Resignados y rebeldes
Leo un artículo titulado Resignación y rebeldía de Dani de Fernando, un joven escritor lleno de perspicacia, que nos propone una tesis extraordinariamente sugestiva. Sostiene el autor que la vida virtuosa nos enseña a soportar con resignación las calamidades propias y, en cambio, nos inclina a revolvernos contra las ajenas. Así, una persona virtuosa soporta resignadamente las intemperancias de sus padres, o las tabarras de su cónyuge; en cambio, no se queda cruzado de brazos cuando agreden a su prójimo, especialmente si se halla desvalido.
Nuestra época, en cambio, ha logrado que resignación y rebeldía «funcionen exactamente al revés», de tal modo que aceptamos la injusticia inferida al prójimo a la vez que nos sublevamos contra nuestra situación personal. De este modo –concluye Dani de Fernando–, acabamos aceptando con normalidad las calamidades ajenas, a la vez que sustituimos a nuestra mujer por otra más apetecible o abandonamos a nuestro padre en uno de esos modernos morideros llamados ‘residencias’.

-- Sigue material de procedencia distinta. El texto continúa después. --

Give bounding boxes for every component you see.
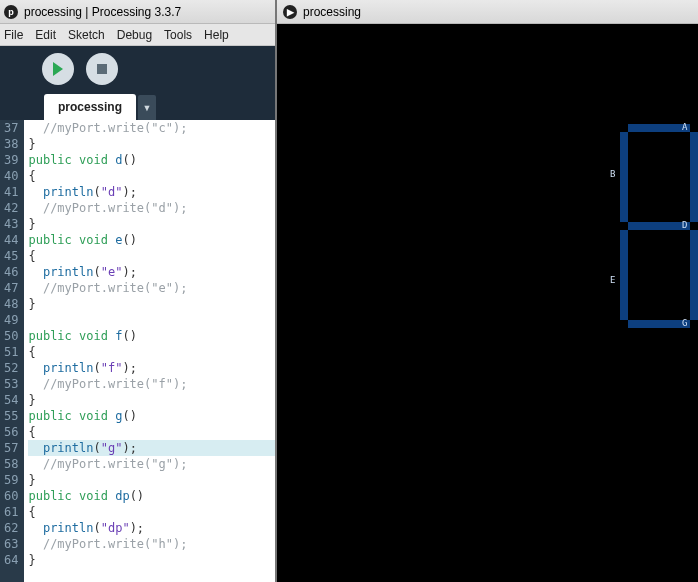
code-line[interactable]: println("f"); (28, 360, 275, 376)
line-number: 45 (4, 248, 18, 264)
sketch-output-window: ▶ processing ABDEG (275, 0, 698, 582)
run-button[interactable] (42, 53, 74, 85)
line-number: 54 (4, 392, 18, 408)
svg-rect-0 (97, 64, 107, 74)
code-line[interactable]: } (28, 472, 275, 488)
line-number: 46 (4, 264, 18, 280)
segment-label-b: B (610, 169, 615, 179)
ide-title: processing | Processing 3.3.7 (24, 5, 181, 19)
line-number: 38 (4, 136, 18, 152)
code-line[interactable]: println("d"); (28, 184, 275, 200)
line-number: 49 (4, 312, 18, 328)
code-line[interactable]: //myPort.write("c"); (28, 120, 275, 136)
stop-button[interactable] (86, 53, 118, 85)
segment-e (620, 230, 628, 320)
line-number: 57 (4, 440, 18, 456)
menu-file[interactable]: File (4, 28, 23, 42)
line-number: 55 (4, 408, 18, 424)
segment-label-g: G (682, 318, 687, 328)
tabbar: processing ▼ (0, 92, 275, 120)
code-line[interactable]: public void f() (28, 328, 275, 344)
line-number: 60 (4, 488, 18, 504)
code-line[interactable]: //myPort.write("d"); (28, 200, 275, 216)
menu-tools[interactable]: Tools (164, 28, 192, 42)
line-number: 52 (4, 360, 18, 376)
code-line[interactable]: public void g() (28, 408, 275, 424)
segment-f (620, 132, 628, 222)
code-line[interactable]: public void d() (28, 152, 275, 168)
line-number: 62 (4, 520, 18, 536)
line-number: 61 (4, 504, 18, 520)
processing-logo-icon: p (4, 5, 18, 19)
ide-window: p processing | Processing 3.3.7 File Edi… (0, 0, 275, 582)
line-number: 43 (4, 216, 18, 232)
code-area[interactable]: //myPort.write("c");}public void d(){ pr… (24, 120, 275, 582)
code-line[interactable]: //myPort.write("g"); (28, 456, 275, 472)
code-line[interactable]: } (28, 296, 275, 312)
line-gutter: 3738394041424344454647484950515253545556… (0, 120, 24, 582)
line-number: 44 (4, 232, 18, 248)
line-number: 53 (4, 376, 18, 392)
code-line[interactable]: { (28, 168, 275, 184)
code-line[interactable]: { (28, 248, 275, 264)
line-number: 51 (4, 344, 18, 360)
menu-help[interactable]: Help (204, 28, 229, 42)
segment-b (690, 132, 698, 222)
code-line[interactable] (28, 312, 275, 328)
code-line[interactable]: println("dp"); (28, 520, 275, 536)
code-line[interactable]: println("e"); (28, 264, 275, 280)
segment-g (628, 320, 690, 328)
line-number: 59 (4, 472, 18, 488)
code-line[interactable]: { (28, 424, 275, 440)
segment-label-a: A (682, 122, 687, 132)
line-number: 64 (4, 552, 18, 568)
code-line[interactable]: public void dp() (28, 488, 275, 504)
tab-processing[interactable]: processing (44, 94, 136, 120)
sketch-canvas[interactable]: ABDEG (277, 24, 698, 582)
line-number: 41 (4, 184, 18, 200)
line-number: 63 (4, 536, 18, 552)
output-title: processing (303, 5, 361, 19)
line-number: 56 (4, 424, 18, 440)
processing-logo-icon: ▶ (283, 5, 297, 19)
menu-debug[interactable]: Debug (117, 28, 152, 42)
segment-c (690, 230, 698, 320)
line-number: 47 (4, 280, 18, 296)
line-number: 50 (4, 328, 18, 344)
line-number: 42 (4, 200, 18, 216)
code-line[interactable]: } (28, 552, 275, 568)
segment-label-d: D (682, 220, 687, 230)
code-line[interactable]: { (28, 504, 275, 520)
line-number: 48 (4, 296, 18, 312)
stop-icon (97, 64, 107, 74)
code-line[interactable]: } (28, 136, 275, 152)
code-line[interactable]: //myPort.write("h"); (28, 536, 275, 552)
code-editor[interactable]: 3738394041424344454647484950515253545556… (0, 120, 275, 582)
line-number: 37 (4, 120, 18, 136)
output-titlebar[interactable]: ▶ processing (277, 0, 698, 24)
menubar: File Edit Sketch Debug Tools Help (0, 24, 275, 46)
tab-dropdown[interactable]: ▼ (138, 95, 156, 120)
code-line[interactable]: //myPort.write("e"); (28, 280, 275, 296)
ide-titlebar[interactable]: p processing | Processing 3.3.7 (0, 0, 275, 24)
code-line[interactable]: public void e() (28, 232, 275, 248)
menu-edit[interactable]: Edit (35, 28, 56, 42)
line-number: 39 (4, 152, 18, 168)
toolbar (0, 46, 275, 92)
seven-segment-display: ABDEG (620, 124, 698, 344)
play-icon (52, 62, 64, 76)
segment-a (628, 124, 690, 132)
line-number: 40 (4, 168, 18, 184)
code-line[interactable]: //myPort.write("f"); (28, 376, 275, 392)
segment-d (628, 222, 690, 230)
code-line[interactable]: { (28, 344, 275, 360)
code-line[interactable]: } (28, 392, 275, 408)
segment-label-e: E (610, 275, 615, 285)
line-number: 58 (4, 456, 18, 472)
menu-sketch[interactable]: Sketch (68, 28, 105, 42)
code-line[interactable]: println("g"); (28, 440, 275, 456)
code-line[interactable]: } (28, 216, 275, 232)
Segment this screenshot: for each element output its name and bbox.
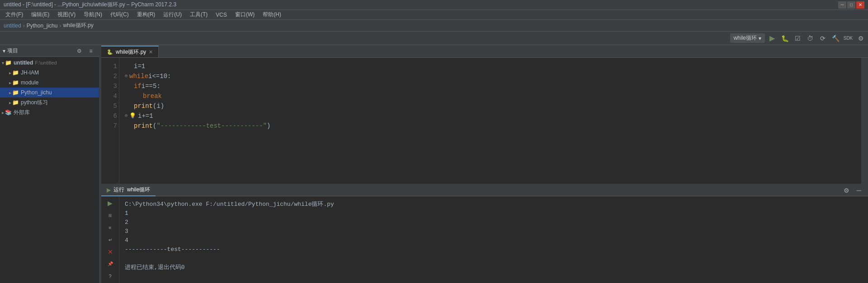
sdk-button[interactable]: SDK <box>843 33 854 44</box>
menu-edit[interactable]: 编辑(E) <box>28 10 53 19</box>
run-rerun-button[interactable]: ▶ <box>105 198 116 209</box>
line-numbers: 1 2 3 4 5 6 7 <box>101 58 119 184</box>
file-tab-while[interactable]: 🐍 while循环.py ✕ <box>101 46 159 57</box>
code-line-1: i=1 <box>125 61 856 71</box>
minimize-button[interactable]: ─ <box>838 1 846 9</box>
print-fn-7: print <box>134 121 153 131</box>
coverage-button[interactable]: ☑ <box>792 33 803 44</box>
jhiam-label: JH-IAM <box>21 70 39 76</box>
if-kw: if <box>134 81 142 91</box>
run-stop-button[interactable]: ■ <box>105 210 116 221</box>
code-text-6: i+=1 <box>138 111 153 121</box>
run-tab-name: while循环 <box>127 186 150 194</box>
project-header-title: ▾ 项目 <box>3 47 18 55</box>
project-layout-icon[interactable]: ≡ <box>85 46 96 56</box>
bottom-content: ▶ ■ ≡ ↵ ✕ 📌 ? C:\Python34\python.exe F:/… <box>101 196 868 283</box>
refactor-button[interactable]: ⟳ <box>817 33 828 44</box>
run-help-button[interactable]: ? <box>105 271 116 281</box>
code-line-2: ⊖ while i<=10: <box>125 71 856 81</box>
code-line-6: ⊖ 💡 i+=1 <box>125 111 856 121</box>
project-title: 项目 <box>7 47 18 55</box>
code-line-4: break <box>125 91 856 101</box>
project-header-icons: ⚙ ≡ <box>74 46 96 56</box>
maximize-button[interactable]: □ <box>847 1 855 9</box>
breadcrumb-untitled[interactable]: untitled <box>4 23 21 29</box>
run-button[interactable]: ▶ <box>767 33 778 44</box>
tree-item-module[interactable]: ▸ 📁 module <box>0 78 99 88</box>
project-settings-icon[interactable]: ⚙ <box>74 46 85 56</box>
settings-button[interactable]: ⚙ <box>855 33 866 44</box>
project-panel: ▾ 项目 ⚙ ≡ ▾ 📁 untitled F:\untitled ▸ 📁 JH… <box>0 45 99 283</box>
menu-run[interactable]: 运行(U) <box>160 10 185 19</box>
profile-button[interactable]: ⏱ <box>805 33 816 44</box>
menu-help[interactable]: 帮助(H) <box>259 10 285 19</box>
console-out-2: 2 <box>125 218 863 227</box>
python-jichu-folder-icon: 📁 <box>12 89 19 96</box>
bottom-tabs: ▶ 运行 while循环 ⚙ ─ <box>101 185 868 196</box>
editor-area: 🐍 while循环.py ✕ 1 2 3 4 5 6 7 <box>101 45 868 184</box>
line-num-4: 4 <box>103 91 117 101</box>
bottom-settings-icon[interactable]: ⚙ <box>841 185 852 196</box>
python-practice-label: python练习 <box>21 99 48 107</box>
menu-refactor[interactable]: 重构(R) <box>133 10 159 19</box>
while-kw: while <box>129 71 148 81</box>
file-tab-icon: 🐍 <box>107 49 113 55</box>
run-config-selector[interactable]: while循环 ▾ <box>730 33 765 43</box>
run-pin-button[interactable]: 📌 <box>105 259 116 269</box>
tree-item-python-jichu[interactable]: ▸ 📁 Python_jichu <box>0 88 99 97</box>
run-config-label: while循环 <box>734 34 757 42</box>
console-exit-msg: 进程已结束,退出代码0 <box>125 263 863 272</box>
module-folder-icon: 📁 <box>12 79 19 86</box>
file-tab-close[interactable]: ✕ <box>149 49 153 55</box>
console-output: C:\Python34\python.exe F:/untitled/Pytho… <box>119 196 868 283</box>
breadcrumb-python-jichu[interactable]: Python_jichu <box>27 23 58 29</box>
extlib-arrow: ▸ <box>2 110 4 115</box>
breadcrumb-file[interactable]: while循环.py <box>63 22 93 29</box>
close-button[interactable]: ✕ <box>856 1 864 9</box>
code-editor[interactable]: 1 2 3 4 5 6 7 i=1 ⊖ <box>101 58 868 184</box>
run-config-chevron: ▾ <box>759 35 761 42</box>
while-cond: i<=10: <box>148 71 171 81</box>
tree-item-jhiam[interactable]: ▸ 📁 JH-IAM <box>0 68 99 78</box>
project-tree: ▾ 📁 untitled F:\untitled ▸ 📁 JH-IAM ▸ 📁 … <box>0 57 99 283</box>
code-line-5: print (i) <box>125 101 856 111</box>
python-jichu-label: Python_jichu <box>21 89 52 96</box>
print-paren-close: ) <box>267 121 270 131</box>
main-content: ▾ 项目 ⚙ ≡ ▾ 📁 untitled F:\untitled ▸ 📁 JH… <box>0 45 868 283</box>
python-practice-arrow: ▸ <box>9 100 11 105</box>
extlib-label: 外部库 <box>14 109 30 116</box>
menu-code[interactable]: 代码(C) <box>107 10 132 19</box>
nav-bar: untitled › Python_jichu › while循环.py <box>0 20 868 32</box>
toolbar-right: while循环 ▾ ▶ 🐛 ☑ ⏱ ⟳ 🔨 SDK ⚙ <box>730 33 866 44</box>
menu-bar: 文件(F) 编辑(E) 视图(V) 导航(N) 代码(C) 重构(R) 运行(U… <box>0 10 868 20</box>
print-str-7: "------------test-----------" <box>156 121 267 131</box>
console-out-3: 3 <box>125 227 863 236</box>
fold-icon-6[interactable]: ⊖ <box>125 111 127 121</box>
tree-root[interactable]: ▾ 📁 untitled F:\untitled <box>0 58 99 68</box>
console-command-line: C:\Python34\python.exe F:/untitled/Pytho… <box>125 200 863 209</box>
menu-tools[interactable]: 工具(T) <box>186 10 211 19</box>
menu-navigate[interactable]: 导航(N) <box>80 10 106 19</box>
bottom-collapse-icon[interactable]: ─ <box>854 185 864 196</box>
run-wrap-button[interactable]: ↵ <box>105 235 116 245</box>
menu-view[interactable]: 视图(V) <box>54 10 79 19</box>
print-fn-5: print <box>134 101 153 111</box>
print-args-5: (i) <box>153 101 164 111</box>
tree-item-external-libs[interactable]: ▸ 📚 外部库 <box>0 107 99 117</box>
run-scroll-button[interactable]: ≡ <box>105 223 116 233</box>
jhiam-arrow: ▸ <box>9 70 11 75</box>
menu-file[interactable]: 文件(F) <box>2 10 27 19</box>
run-close-button[interactable]: ✕ <box>105 246 116 257</box>
menu-window[interactable]: 窗口(W) <box>231 10 258 19</box>
build-button[interactable]: 🔨 <box>830 33 841 44</box>
line-num-3: 3 <box>103 81 117 91</box>
title-bar: untitled - [F:\untitled] - ...Python_jic… <box>0 0 868 10</box>
menu-vcs[interactable]: VCS <box>212 11 231 19</box>
console-out-test: ------------test----------- <box>125 245 863 254</box>
run-toolbar: ▶ ■ ≡ ↵ ✕ 📌 ? <box>101 196 119 283</box>
tree-item-python-practice[interactable]: ▸ 📁 python练习 <box>0 97 99 107</box>
bottom-tab-run[interactable]: ▶ 运行 while循环 <box>101 185 156 196</box>
lightbulb-icon-6[interactable]: 💡 <box>129 111 136 121</box>
debug-button[interactable]: 🐛 <box>779 33 790 44</box>
fold-icon-2[interactable]: ⊖ <box>125 71 127 81</box>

Dani de Fernando añade todavía en su artículo una observación final. Esta subversión de la vida virtuosa vigente en nuestra época tiene un oscuro sentido anticrístico. Pues, en efecto, Cristo invitó a sus seguidores a cargar con su cruz (predicando, además, con el ejemplo), a la vez que se esforzaba por remediar las calamidades ajenas, curando a los leprosos o expulsando a los mercaderes del templo.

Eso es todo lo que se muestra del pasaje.